The data:
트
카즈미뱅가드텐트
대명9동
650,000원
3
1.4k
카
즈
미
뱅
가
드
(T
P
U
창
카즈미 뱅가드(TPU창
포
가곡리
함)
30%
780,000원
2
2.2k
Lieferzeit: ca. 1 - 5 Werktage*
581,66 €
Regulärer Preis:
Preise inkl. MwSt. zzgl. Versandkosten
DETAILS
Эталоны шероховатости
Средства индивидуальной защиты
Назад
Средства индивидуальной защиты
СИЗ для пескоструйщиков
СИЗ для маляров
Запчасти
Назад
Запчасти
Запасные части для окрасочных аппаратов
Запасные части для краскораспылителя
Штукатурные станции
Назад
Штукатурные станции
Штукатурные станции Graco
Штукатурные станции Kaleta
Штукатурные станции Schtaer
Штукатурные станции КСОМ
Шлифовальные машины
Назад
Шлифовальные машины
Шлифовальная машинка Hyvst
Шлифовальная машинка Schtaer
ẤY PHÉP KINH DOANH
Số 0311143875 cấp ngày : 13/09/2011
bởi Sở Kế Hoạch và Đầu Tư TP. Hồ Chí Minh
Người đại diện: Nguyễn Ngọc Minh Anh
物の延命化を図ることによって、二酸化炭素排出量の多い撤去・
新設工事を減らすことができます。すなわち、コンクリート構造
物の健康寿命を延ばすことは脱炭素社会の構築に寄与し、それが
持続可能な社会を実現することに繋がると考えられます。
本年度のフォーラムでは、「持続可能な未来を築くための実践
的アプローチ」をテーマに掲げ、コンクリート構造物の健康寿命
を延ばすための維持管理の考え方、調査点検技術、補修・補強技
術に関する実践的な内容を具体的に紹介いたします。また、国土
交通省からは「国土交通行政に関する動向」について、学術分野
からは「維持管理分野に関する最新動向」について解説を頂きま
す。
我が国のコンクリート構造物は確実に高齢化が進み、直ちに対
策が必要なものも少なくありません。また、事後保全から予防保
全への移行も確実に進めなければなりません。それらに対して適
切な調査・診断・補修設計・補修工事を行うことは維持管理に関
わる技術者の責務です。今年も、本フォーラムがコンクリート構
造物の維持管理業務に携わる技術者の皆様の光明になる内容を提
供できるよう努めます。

Description of the task: The lines needed are those in the data above that hold the string "Schtaer"; copy each of them.

Solved exercise:
Штукатурные станции Schtaer
Шлифовальная машинка Schtaer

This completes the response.